------ SOURCE INFORMATION
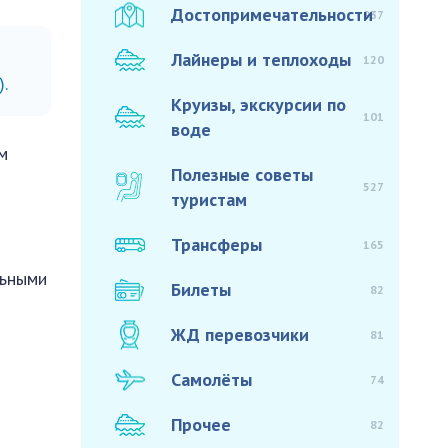
Достопримечательности
937
Лайнеры и теплоходы
120
).
Круизы, экскурсии по
101
воде
м
Полезные советы
527
туристам
Трансферы
165
льными
Билеты
82
ЖД перевозчики
81
Самолёты
74
Прочее
82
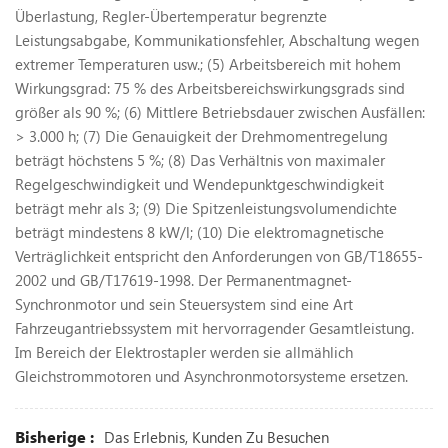
Überlastung, Regler-Übertemperatur begrenzte
Leistungsabgabe, Kommunikationsfehler, Abschaltung wegen
extremer Temperaturen usw.; (5) Arbeitsbereich mit hohem
Wirkungsgrad: 75 % des Arbeitsbereichswirkungsgrads sind
größer als 90 %; (6) Mittlere Betriebsdauer zwischen Ausfällen:
> 3.000 h; (7) Die Genauigkeit der Drehmomentregelung
beträgt höchstens 5 %; (8) Das Verhältnis von maximaler
Regelgeschwindigkeit und Wendepunktgeschwindigkeit
beträgt mehr als 3; (9) Die Spitzenleistungsvolumendichte
beträgt mindestens 8 kW/l; (10) Die elektromagnetische
Verträglichkeit entspricht den Anforderungen von GB/T18655-
2002 und GB/T17619-1998. Der Permanentmagnet-
Synchronmotor und sein Steuersystem sind eine Art
Fahrzeugantriebssystem mit hervorragender Gesamtleistung.
Im Bereich der Elektrostapler werden sie allmählich
Gleichstrommotoren und Asynchronmotorsysteme ersetzen.
Bisherige :
Das Erlebnis, Kunden Zu Besuchen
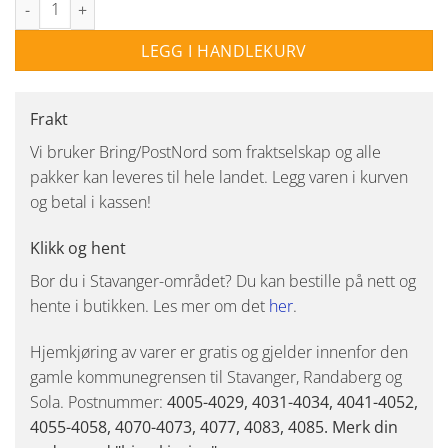
LEGG I HANDLEKURV
Frakt
Vi bruker Bring/PostNord som fraktselskap og alle
pakker kan leveres til hele landet. Legg varen i kurven
og betal i kassen!
Klikk og hent
Bor du i Stavanger-området? Du kan bestille på nett og
hente i butikken. Les mer om det
her
.
Hjemkjøring av varer er gratis og gjelder innenfor den
gamle kommunegrensen til Stavanger, Randaberg og
Sola. Postnummer:
4005-4029, 4031-4034, 4041-4052,
4055-4058, 4070-4073, 4077, 4083, 4085. Merk din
------------
ACTION ITEM
In the entries above, take the line containing "pakker kan leveres" and each later line through the last, and repeat them exactly. Output nothing else.

SOLUTION FOR THIS TASK
pakker kan leveres til hele landet. Legg varen i kurven
og betal i kassen!
Klikk og hent
Bor du i Stavanger-området? Du kan bestille på nett og
hente i butikken. Les mer om det
her
.
Hjemkjøring av varer er gratis og gjelder innenfor den
gamle kommunegrensen til Stavanger, Randaberg og
Sola. Postnummer:
4005-4029, 4031-4034, 4041-4052,
4055-4058, 4070-4073, 4077, 4083, 4085. Merk din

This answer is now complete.